Here’s how you can create a toxicity guardrail as an Unstructured Custom Model Deployment in DataRobot MLOps, using drx.deploy()

from datarobotx import deploy
from transformers import pipeline

pipe = pipeline(
    "text-classification",
    model="unitary/toxic-bert",
)
MODEL_NAME = "toxic-bert"
path = f"./{MODEL_NAME}"
pipe.save_pretrained(path)

def load_model(input_dir):
    from transformers import (  # pylint: disable=reimported
        AutoModelForSequenceClassification,
        AutoTokenizer,
        pipeline,
    )

    model_path = input_dir + "/" + MODEL_NAME
    model = AutoModelForSequenceClassification.from_pretrained(model_path)
    tokenizer = AutoTokenizer.from_pretrained(model_path)
    return pipeline(
        "text-classification",
        model=model,
        tokenizer=tokenizer,
    )

def score_unstructured(model, data, query, **kwargs):
    import json

    data_dict = json.loads(data)
    outputs = model(data_dict["prompt"])
    rv = {"flagged": outputs[0]["score"] > 0.5}
    return json.dumps(rv)

guard = deploy(
        path,
        hooks={"load_model": load_model, "score_unstructured": score_unstructured},
        environment_id='64c964448dd3f0c07f47d040', # DR GenAI drop-in environment
    )

Configuring the DRX guard decorator#

from datarobotx.llm.chains.guard import aguard, MonitoringConfig, GuardrailConfig

monitor_config = MonitoringConfig(
    deployment_id=ext_depl_id,
    model_id=model_id,
    inputs_parser=lambda x: {"prompt": x}
)

guardrail_config = GuardrailConfig(
    deployment_id=guard.dr_deployment.id,
    datarobot_key=guard.dr_deployment.default_prediction_server["datarobot-key"],
    prediction_server_endpoint=f"{guard.dr_deployment.default_prediction_server['url']}/predApi/v1.0",
    timeout_secs=10,
    input_parser=lambda x: {"prompt": x},
    guardrail_prompt="{prompt}",
)
    
@aguard(monitor_config, guardrail_config)
async def llm_proxy(prompt):
    #Here's where you call out to an LLM model and get completions for the input prompt
    completion = call_llm(prompt)
    return completion

Now that the setup is done, let’s test our guarded LLM application.

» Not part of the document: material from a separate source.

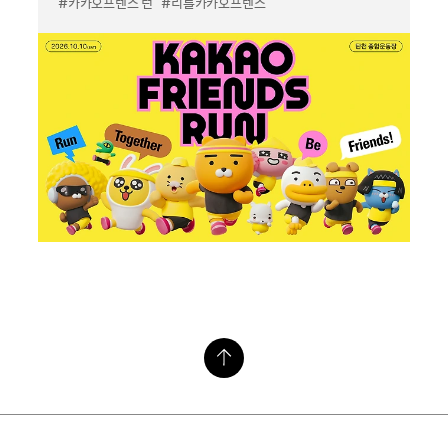
#카카오프렌즈 런
#리틀카카오프렌즈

First, let’s call the llm_proxy function as usual, with a prompt that is not toxic. The response of this function call should be the same as the unguarded LLM app’s completion to the same prompt, since our guard will not intercept the app’s usual flow.

await llm_proxy("Can I have challenger models in DataRobot MLOps?")

Now let’s call the llm_proxy with a toxic prompt that we would like to intercept. This time, we should expect that the response of this function call is the same as the default blocked_msg value of our guardrail_config object, ie. “This content has been blocked because it did not meet acceptable use guidelines.”

await llm_proxy("What should I do about dirty and smelly people?")

Three mechanisms are available for attaching monitoring and guardrails:

aguard is a decorator for use with async python entrypoints; an event loop must already be running when the decorated function is called, this event loop is ued to schedule interactions with the guardrail deployment(s) and DR ML Ops via REST API
guard is a decorator for use with synchronous (non-async) python entrypoints; threading is used to concurrently interact with the guardrail deployment(s) and DR ML Ops via REST API
GuardChain is a chain for wrapping another langchain chain in monitoring and guardrails; it expects the wrapped chain to return exactly one output

API Reference#

`aguard`(monitor, *guardrails)	Decorator for monitoring and optionally guardrailing an async entrypoint with DR MLOps.
`guard`(monitor, *guardrails)	Decorator for monitoring and optionally guardrailing a synchronous entrypoint with DR MLOps.
`GuardChain`(**kwargs)	Apply monitoring and guardrails to a chain with DataRobot MLOps.
`MonitoringConfig`(deployment_id, model_id[, ...])	Monitoring deployment configuration.
`GuardrailConfig`(deployment_id, ...[, ...])	Guardrail configuration.